(Saved entries)
+ + +
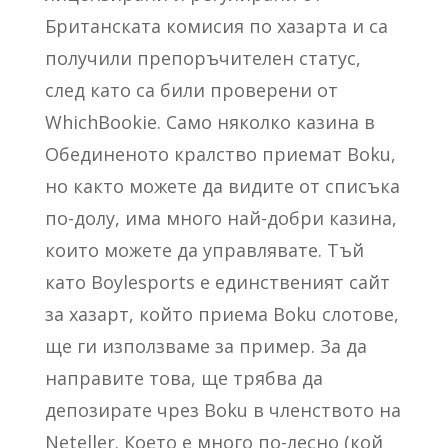
Британската комисия по хазарта и са
получили препоръчителен статус,
след като са били проверени от
WhichBookie. Само няколко казина в
Обединеното кралство приемат Boku,
но както можете да видите от списъка
по-долу, има много най-добри казина,
които можете да управлявате. Тъй
като Boylesports е единственият сайт
за хазарт, който приема Boku слотове,
ще ги използваме за пример. За да
направите това, ще трябва да
депозирате чрез Boku в членството на
Neteller. Което е много по-лесно (кой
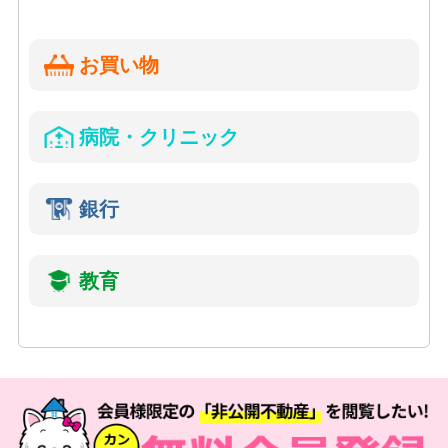
お買い物
病院・クリニック
銀行
教育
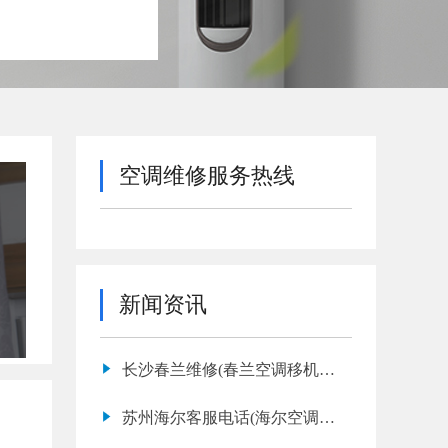
空调维修服务热线
新闻资讯
长沙春兰维修(春兰空调移机价
格表)
苏州海尔客服电话(海尔空调维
+ + +
**HOW TO COMPLETE THIS TASK:** Exact copy, pictures omitted: every line from the one holding "ще ги използваме за пример. За да" through the last line of the data above, and nothing else.

**RESULT FOR THIS TASK:**
ще ги използваме за пример. За да
направите това, ще трябва да
депозирате чрез Boku в членството на
Neteller. Което е много по-лесно (кой
お買い物
病院・クリニック
銀行
教育
空调维修服务热线
新闻资讯
长沙春兰维修(春兰空调移机价
格表)
苏州海尔客服电话(海尔空调维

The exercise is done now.